→ How to complete this task
Your output must reproduce all the records below precisely and contain no pictures.
---------- Provided records ----------
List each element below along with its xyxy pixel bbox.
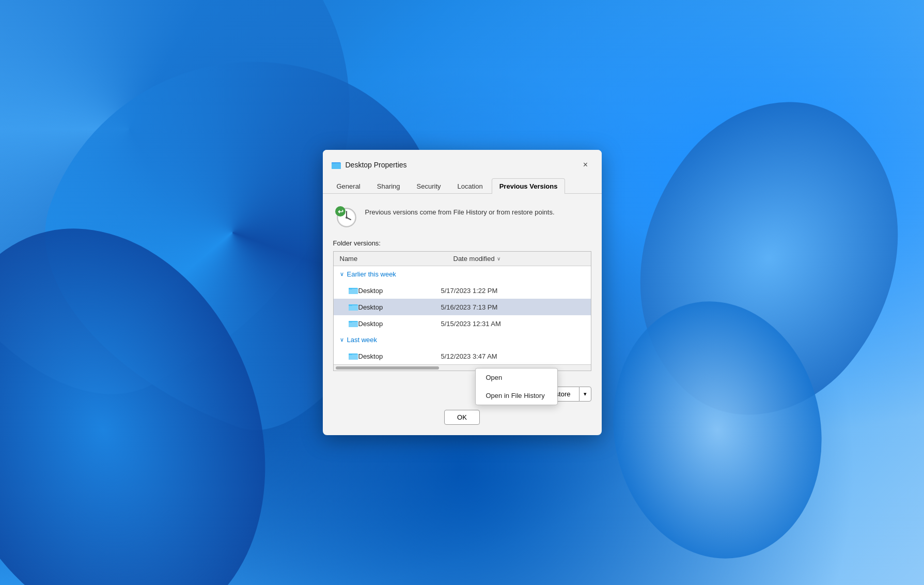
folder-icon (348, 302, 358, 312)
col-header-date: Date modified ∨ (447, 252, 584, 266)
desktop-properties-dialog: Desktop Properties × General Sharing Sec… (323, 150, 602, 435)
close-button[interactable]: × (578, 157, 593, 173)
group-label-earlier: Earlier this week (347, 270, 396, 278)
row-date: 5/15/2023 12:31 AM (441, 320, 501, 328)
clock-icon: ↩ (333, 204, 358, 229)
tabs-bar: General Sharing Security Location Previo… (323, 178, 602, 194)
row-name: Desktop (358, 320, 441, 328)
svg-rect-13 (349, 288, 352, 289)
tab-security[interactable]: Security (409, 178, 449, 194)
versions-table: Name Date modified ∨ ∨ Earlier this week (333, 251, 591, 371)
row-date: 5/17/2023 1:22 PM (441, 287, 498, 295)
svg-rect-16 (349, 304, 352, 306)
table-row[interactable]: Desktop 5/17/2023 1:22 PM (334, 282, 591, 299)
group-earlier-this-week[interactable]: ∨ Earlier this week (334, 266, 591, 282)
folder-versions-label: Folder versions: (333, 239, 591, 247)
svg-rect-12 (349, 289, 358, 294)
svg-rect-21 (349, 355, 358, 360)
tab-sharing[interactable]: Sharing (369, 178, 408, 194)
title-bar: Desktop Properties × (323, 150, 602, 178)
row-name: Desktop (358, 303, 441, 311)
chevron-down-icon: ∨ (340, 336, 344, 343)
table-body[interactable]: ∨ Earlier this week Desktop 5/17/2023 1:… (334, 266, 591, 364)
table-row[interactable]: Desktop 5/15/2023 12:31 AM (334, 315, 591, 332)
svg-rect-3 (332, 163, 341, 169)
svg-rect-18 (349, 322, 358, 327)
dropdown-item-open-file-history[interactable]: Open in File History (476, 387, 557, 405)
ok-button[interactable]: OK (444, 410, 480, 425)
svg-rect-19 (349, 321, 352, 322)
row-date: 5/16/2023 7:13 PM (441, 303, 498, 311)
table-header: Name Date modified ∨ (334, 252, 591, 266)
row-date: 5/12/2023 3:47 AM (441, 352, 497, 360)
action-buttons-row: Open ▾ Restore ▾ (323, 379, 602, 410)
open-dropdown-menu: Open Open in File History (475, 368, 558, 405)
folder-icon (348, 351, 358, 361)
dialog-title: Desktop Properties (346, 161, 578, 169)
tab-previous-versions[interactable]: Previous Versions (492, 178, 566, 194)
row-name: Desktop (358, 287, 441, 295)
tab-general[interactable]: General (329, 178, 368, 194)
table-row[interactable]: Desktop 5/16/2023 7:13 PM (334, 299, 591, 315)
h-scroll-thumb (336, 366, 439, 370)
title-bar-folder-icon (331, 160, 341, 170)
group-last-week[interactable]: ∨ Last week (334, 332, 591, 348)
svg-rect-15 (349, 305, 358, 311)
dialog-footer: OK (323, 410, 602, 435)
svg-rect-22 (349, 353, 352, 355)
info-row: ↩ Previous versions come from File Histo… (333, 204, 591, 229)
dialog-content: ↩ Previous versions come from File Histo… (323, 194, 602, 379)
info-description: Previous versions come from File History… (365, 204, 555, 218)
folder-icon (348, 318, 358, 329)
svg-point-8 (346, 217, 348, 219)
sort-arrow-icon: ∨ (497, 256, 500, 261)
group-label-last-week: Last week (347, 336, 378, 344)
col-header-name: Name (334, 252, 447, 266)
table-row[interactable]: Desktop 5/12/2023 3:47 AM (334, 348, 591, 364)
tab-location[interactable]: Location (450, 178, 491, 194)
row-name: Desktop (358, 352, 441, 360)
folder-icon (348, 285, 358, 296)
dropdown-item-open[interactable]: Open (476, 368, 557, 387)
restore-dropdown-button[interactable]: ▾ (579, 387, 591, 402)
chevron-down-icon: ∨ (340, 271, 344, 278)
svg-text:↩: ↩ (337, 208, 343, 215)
----------
→ Your solution
List each element below along with its xyxy pixel bbox.
folder-icon (348, 302, 358, 312)
col-header-date: Date modified ∨ (447, 252, 584, 266)
desktop-properties-dialog: Desktop Properties × General Sharing Sec… (323, 150, 602, 435)
close-button[interactable]: × (578, 157, 593, 173)
group-label-earlier: Earlier this week (347, 270, 396, 278)
row-date: 5/15/2023 12:31 AM (441, 320, 501, 328)
clock-icon: ↩ (333, 204, 358, 229)
tabs-bar: General Sharing Security Location Previo… (323, 178, 602, 194)
row-name: Desktop (358, 320, 441, 328)
svg-rect-13 (349, 288, 352, 289)
tab-security[interactable]: Security (409, 178, 449, 194)
versions-table: Name Date modified ∨ ∨ Earlier this week (333, 251, 591, 371)
row-date: 5/17/2023 1:22 PM (441, 287, 498, 295)
svg-rect-16 (349, 304, 352, 306)
table-row[interactable]: Desktop 5/17/2023 1:22 PM (334, 282, 591, 299)
group-earlier-this-week[interactable]: ∨ Earlier this week (334, 266, 591, 282)
folder-versions-label: Folder versions: (333, 239, 591, 247)
svg-rect-12 (349, 289, 358, 294)
svg-rect-21 (349, 355, 358, 360)
tab-sharing[interactable]: Sharing (369, 178, 408, 194)
title-bar: Desktop Properties × (323, 150, 602, 178)
row-name: Desktop (358, 303, 441, 311)
chevron-down-icon: ∨ (340, 336, 344, 343)
table-body[interactable]: ∨ Earlier this week Desktop 5/17/2023 1:… (334, 266, 591, 364)
table-row[interactable]: Desktop 5/15/2023 12:31 AM (334, 315, 591, 332)
svg-rect-3 (332, 163, 341, 169)
svg-rect-18 (349, 322, 358, 327)
dropdown-item-open-file-history[interactable]: Open in File History (476, 387, 557, 405)
ok-button[interactable]: OK (444, 410, 480, 425)
svg-rect-19 (349, 321, 352, 322)
row-date: 5/16/2023 7:13 PM (441, 303, 498, 311)
table-header: Name Date modified ∨ (334, 252, 591, 266)
row-date: 5/12/2023 3:47 AM (441, 352, 497, 360)
action-buttons-row: Open ▾ Restore ▾ (323, 379, 602, 410)
open-dropdown-menu: Open Open in File History (475, 368, 558, 405)
folder-icon (348, 351, 358, 361)
dialog-title: Desktop Properties (346, 161, 578, 169)
tab-previous-versions[interactable]: Previous Versions (492, 178, 566, 194)
row-name: Desktop (358, 287, 441, 295)
tab-general[interactable]: General (329, 178, 368, 194)
table-row[interactable]: Desktop 5/16/2023 7:13 PM (334, 299, 591, 315)
h-scroll-thumb (336, 366, 439, 370)
title-bar-folder-icon (331, 160, 341, 170)
group-last-week[interactable]: ∨ Last week (334, 332, 591, 348)
svg-rect-15 (349, 305, 358, 311)
dialog-footer: OK (323, 410, 602, 435)
svg-rect-22 (349, 353, 352, 355)
info-row: ↩ Previous versions come from File Histo… (333, 204, 591, 229)
dialog-content: ↩ Previous versions come from File Histo… (323, 194, 602, 379)
info-description: Previous versions come from File History… (365, 204, 555, 218)
folder-icon (348, 318, 358, 329)
svg-point-8 (346, 217, 348, 219)
sort-arrow-icon: ∨ (497, 256, 500, 261)
group-label-last-week: Last week (347, 336, 378, 344)
col-header-name: Name (334, 252, 447, 266)
table-row[interactable]: Desktop 5/12/2023 3:47 AM (334, 348, 591, 364)
tab-location[interactable]: Location (450, 178, 491, 194)
row-name: Desktop (358, 352, 441, 360)
folder-icon (348, 285, 358, 296)
dropdown-item-open[interactable]: Open (476, 368, 557, 387)
restore-dropdown-button[interactable]: ▾ (579, 387, 591, 402)
chevron-down-icon: ∨ (340, 271, 344, 278)
svg-text:↩: ↩ (337, 208, 343, 215)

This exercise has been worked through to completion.